In Cranston School Committee v. Cranston Alliance, C.A. No. PC 95-2950, July 24, 1995, Israel, J., the Court was faced with an arbitrator's award imposing a one year suspension without backpay or benefits on a culinary arts teacher who was deemed to have engaged in "unprofessionally casual, [and] excessively friendly relations" with students. The arbitrator determined that by "accepting [a student's] expressions of affection — hugs, kisses and backrubs — was, indeed a serious offense and an abuse of his authority and trust as a teacher." Id. at 2. The teacher was discharged by the school committee, a decision the arbitrator deemed "excessive and unjustified." Id. In response to motions to vacate or confirm the arbitrator's decision that Court "respectfully decline[d] to be the instrumentality of the return of this employee to a high school culinary arts classroom" and vacated the arbitrator's award. Id. at 6. This court here notes Judge Israel's reasoning:

"[t]he Committee is not only the employer of its teachers. It is also the agency of government charged with responsibility for the physical, mental and moral health of the pupils in its school systm. While it can bargain away its rights with respect to the condition of employment of its teachers, surely it cannot be permitted to bargain away its governmental responsibilities for the health and safety of its pupils. It violates the clear public policy of this State to compel the Committee to expose pupils in this State to compel the Committee to expose pupils in one of its schools to the plainly foreseeable risk of harm from the classroom presence of a person, whose misconduct, as found to have been proved by the arbitrator, is unacceptable to it."

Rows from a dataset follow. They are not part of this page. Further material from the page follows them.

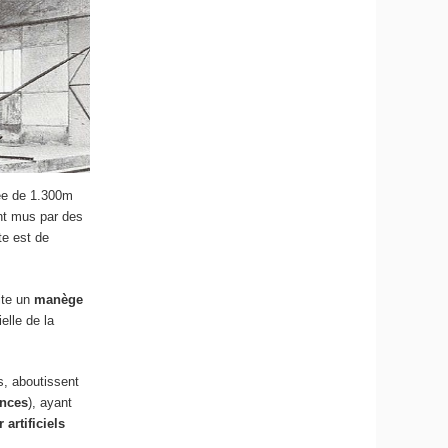
rée de 1.300m
ont mus par des
te est de
ite un
manège
elle de la
s, aboutissent
ences
), ayant
 artificiels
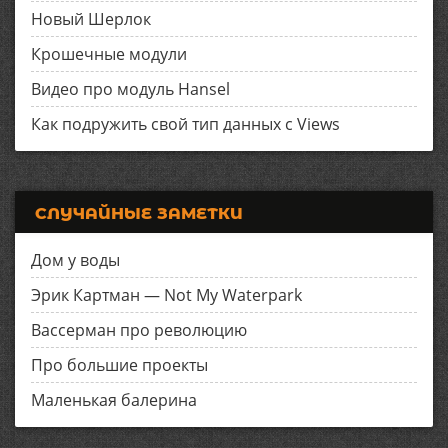
Новый Шерлок
Крошечные модули
Видео про модуль Hansel
Как подружить свой тип данных с Views
СЛУЧАЙНЫЕ ЗАМЕТКИ
Дом у воды
Эрик Картман — Not My Waterpark
Вассерман про революцию
Про большие проекты
Маленькая балерина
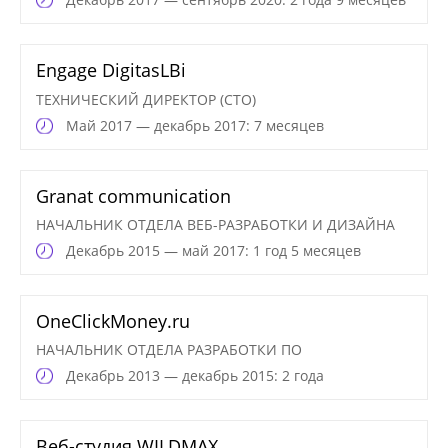
Engage DigitasLBi
ТЕХНИЧЕСКИЙ ДИРЕКТОР (CTO)
Май
2017 — декабрь 2017: 7 месяцев
Granat communication
НАЧАЛЬНИК ОТДЕЛА ВЕБ-РАЗРАБОТКИ И ДИЗАЙНА
Декабрь
2015 — май 2017: 1 год 5 месяцев
OneClickMoney.ru
НАЧАЛЬНИК ОТДЕЛА РАЗРАБОТКИ ПО
Декабрь
2013 — декабрь 2015: 2 года
Веб-студия WILDMAX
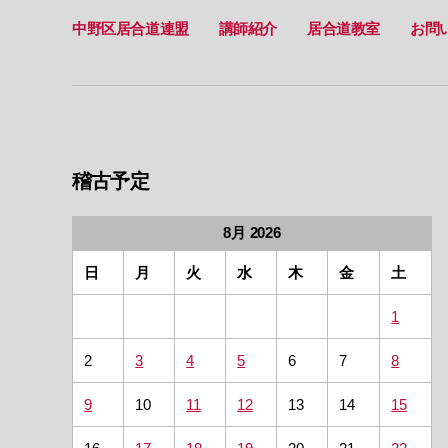
中野区居合道連盟
講師紹介
居合道教室
お問
稽古予定
8月 2026
日
月
火
水
木
金
土
1
2
3
4
5
6
7
8
9
10
11
12
13
14
15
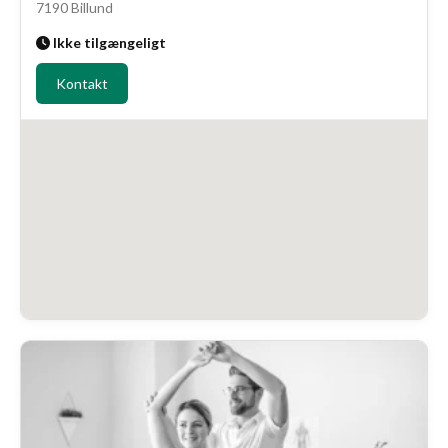
7190 Billund
Ikke tilgængeligt
Kontakt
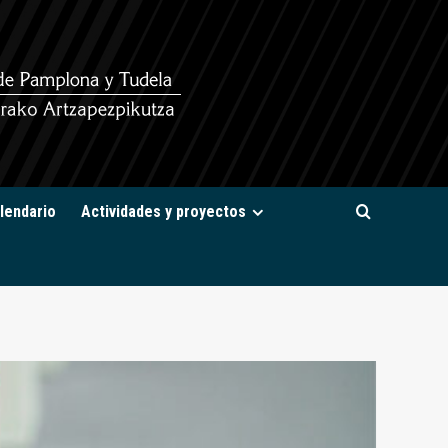
lendario
Actividades y proyectos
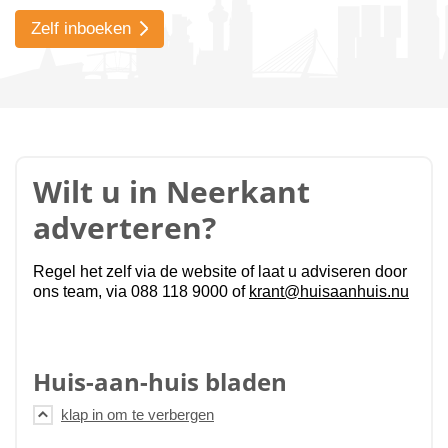
Zelf inboeken
Wilt u in Neerkant
adverteren?
Regel het zelf via de website of laat u adviseren door
ons team, via 088 118 9000 of
krant@huisaanhuis.nu
Huis-aan-huis bladen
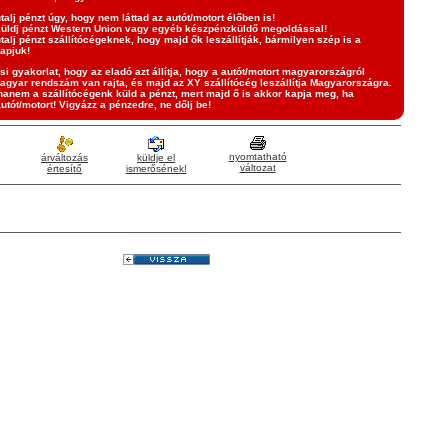
talj pénzt úgy, hogy nem láttad az autót/motort élőben is!
üldj pénzt Western Union vagy egyéb készpénzküldő megoldással!
talj pénzt szállítócégeknek, hogy majd ők leszállítják, bármilyen szép is a
apjuk!
si gyakorlat, hogy az eladó azt állítja, hogy a autót/motort magyarországról
agyar rendszám van rajta, és majd az XY szállítócég leszállítja Magyarországra.
hanem a szállítócégenk küld a pénzt, mert majd ő is akkor kapja meg, ha
autót/motort! Vigyázz a pénzedre, ne dőlj be!
nyomtatható
árváltozás
küldje el
változat
értesítő
ismerősének!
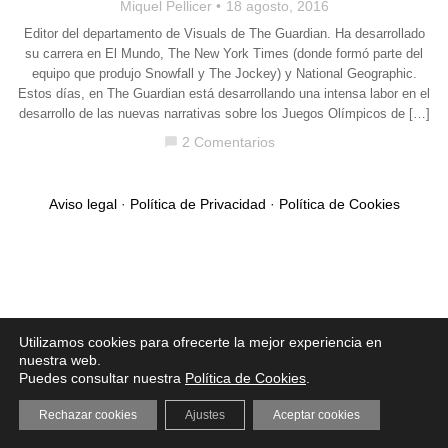
Miquel Pellicer
18 agosto, 2016
Editor del departamento de Visuals de The Guardian. Ha desarrollado
su carrera en El Mundo, The New York Times (donde formó parte del
equipo que produjo Snowfall y The Jockey) y National Geographic.
Estos días, en The Guardian está desarrollando una intensa labor en el
desarrollo de las nuevas narrativas sobre los Juegos Olímpicos de […]
2 Comentarios
chat_bubble
Aviso legal
·
Política de Privacidad
·
Política de Cookies
Utilizamos cookies para ofrecerte la mejor experiencia en
nuestra web.
Puedes consultar nuestra
Política de Cookies
.
Rechazar cookies
Ajustes
Aceptar cookies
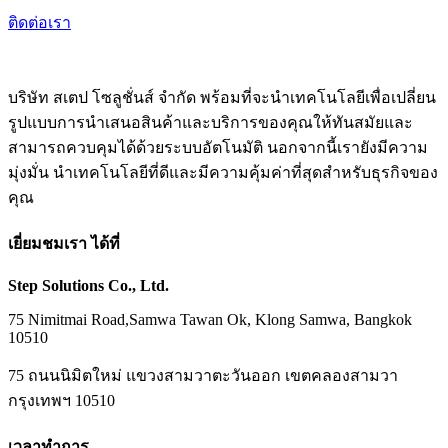
ติดต่อเรา
บริษัท สเตป โซลูชั่นส์ จำกัด พร้อมที่จะนำเทคโนโลยีเพื่อเปลี่ยน
รูปแบบการนำเสนอสินค้าและบริการของคุณให้ทันสมัยและ
สามารถควบคุมได้ด้วยระบบอัตโนมัติ นอกจากนี้เรายังมีความ
มุ่งมั่น นำเทคโนโลยีที่ดีและมีความคุ้มค่าที่สุดสำหรับธุรกิจของ
คุณ
เยี่ยมชมเรา ได้ที่
Step Solutions Co., Ltd.
75 Nimitmai Road,Samwa Tawan Ok
,
Klong Samwa,
Bangkok
10510
75 ถนนนิมิตใหม่ แขวงสามวาตะวันออก เขตคลองสามวา
กรุงเทพฯ 10510
เวลาทำการ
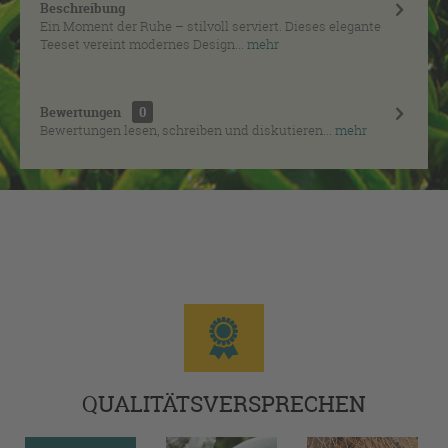
Beschreibung
Ein Moment der Ruhe – stilvoll serviert. Dieses elegante
Teeset vereint modernes Design...
mehr
Bewertungen
0
Bewertungen lesen, schreiben und diskutieren...
mehr
QUALITÄTSVERSPRECHEN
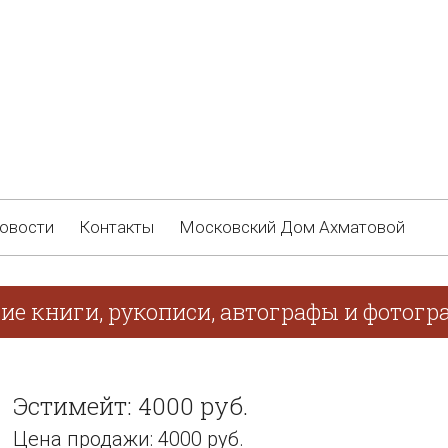
овости
Контакты
Московский Дом Ахматовой
ие книги, рукописи, автографы и фотогр
Эстимейт: 4000 руб.
Цена продажи: 4000 руб.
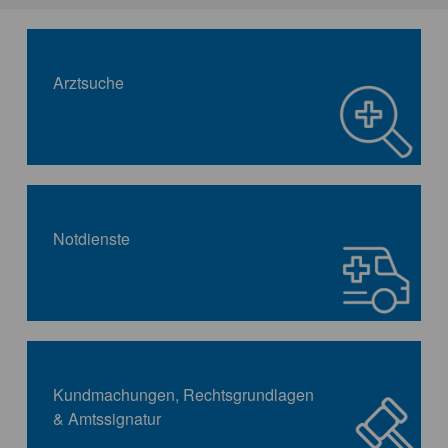
Arztsuche
Notdienste
Kundmachungen, Rechtsgrundlagen
& Amtssignatur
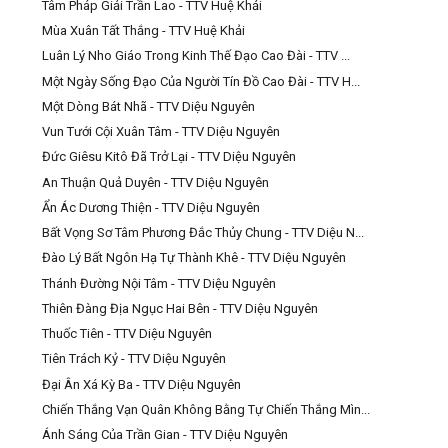
Tâm Pháp Giải Trần Lao - TTV Huệ Khải
Mùa Xuân Tất Thắng - TTV Huệ Khải
Luân Lý Nho Giáo Trong Kinh Thế Đạo Cao Đài - TTV ...
Một Ngày Sống Đạo Của Người Tín Đồ Cao Đài - TTV H...
Một Dòng Bát Nhã - TTV Diệu Nguyên
Vun Tưới Cội Xuân Tâm - TTV Diệu Nguyên
Đức Giêsu Kitô Đã Trở Lại - TTV Diệu Nguyên
An Thuận Quả Duyên - TTV Diệu Nguyên
Ẩn Ác Dương Thiện - TTV Diệu Nguyên
Bất Vọng Sơ Tâm Phương Đắc Thủy Chung - TTV Diệu N...
Đào Lý Bất Ngôn Hạ Tự Thành Khê - TTV Diệu Nguyên
Thánh Đường Nội Tâm - TTV Diệu Nguyên
Thiên Đàng Địa Ngục Hai Bên - TTV Diệu Nguyên
Thuốc Tiên - TTV Diệu Nguyên
Tiên Trách Kỷ - TTV Diệu Nguyên
Đại Ân Xá Kỳ Ba - TTV Diệu Nguyên
Chiến Thắng Vạn Quân Không Bằng Tự Chiến Thắng Mìn...
Ánh Sáng Của Trần Gian - TTV Diệu Nguyên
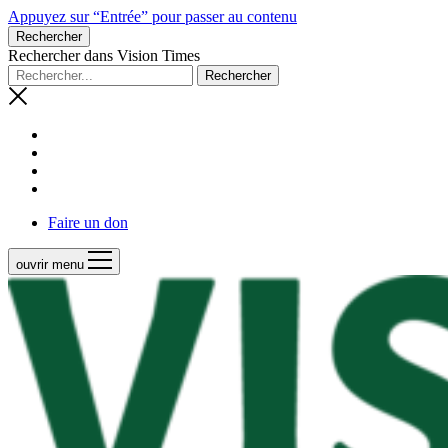
Appuyez sur “Entrée” pour passer au contenu
Rechercher
Rechercher dans Vision Times
Faire un don
ouvrir menu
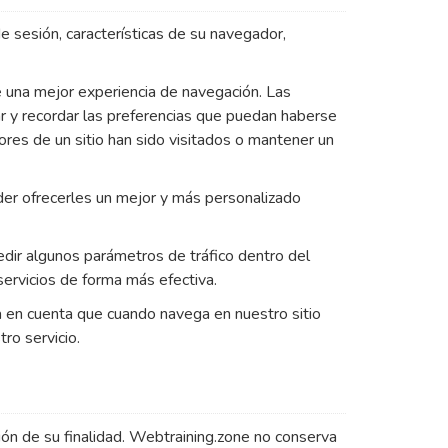
 de sesión, características de su navegador,
 una mejor experiencia de navegación. Las
ar y recordar las preferencias que puedan haberse
tores de un sitio han sido visitados o mantener un
oder ofrecerles un mejor y más personalizado
medir algunos parámetros de tráfico dentro del
servicios de forma más efectiva.
a en cuenta que cuando navega en nuestro sitio
ro servicio.
ión de su finalidad. Webtraining.zone no conserva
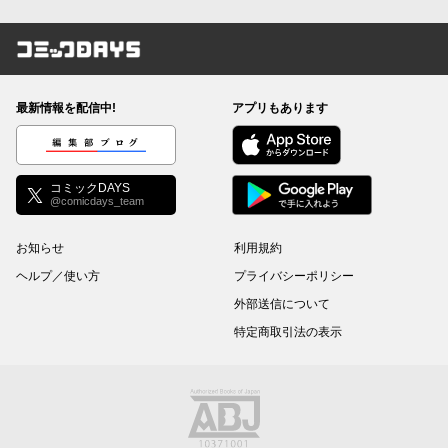
コミックDAYS
最新情報を配信中!
アプリもあります
編集部ブログ
コミックDAYS
@comicdays_team
お知らせ
利用規約
ヘルプ／使い方
プライバシーポリシー
外部送信について
特定商取引法の表示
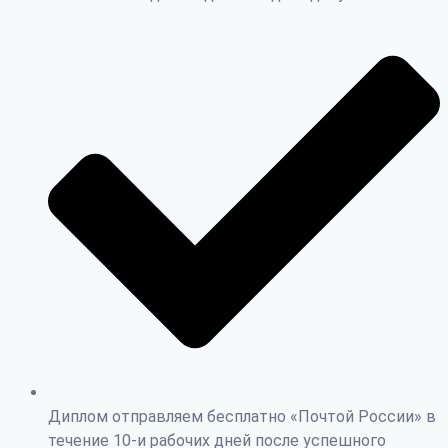
Диплом отправляем бесплатно «Почтой России» в
течение 10-и рабочих дней после успешного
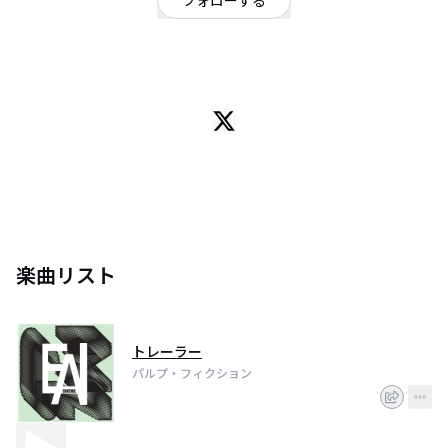
フォローする
東京都
オルタナティブ
下北沢発スリーピースバンド
楽曲リスト
トレーラー
パルプ・フィクション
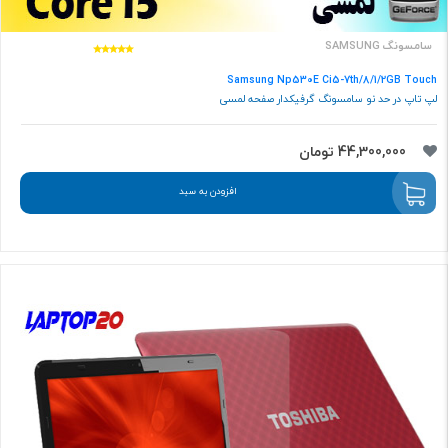
سامسونگ SAMSUNG
Samsung Np530E Ci5-7th/8/1/2GB Touch
لپ تاپ در حد نو سامسونگ گرفیکدار صفحه لمسی
44,300,000 تومان
افزودن به سبد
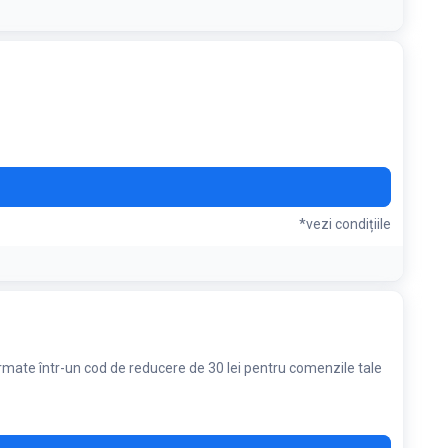
*vezi condițiile
ormate într-un cod de reducere de 30 lei pentru comenzile tale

In the instant case, the arbitrator also noted the responsibility of the Committee to the pupils

After review, this Court finds that the arbitration award does not represent a manifest disregard of a contractual provision or a completely irrational result. For the foregoing reasons, the Motion to Vacate is denied, and the Motion to Confirm is granted.

Counsel shall present the appropriate judgment for entry in accordance therewith.

1 The subject arbitration award is denominated as American Arbitration Association Award ("AAA") Case No. 11 390 00218 00 (hereinafter "Decision").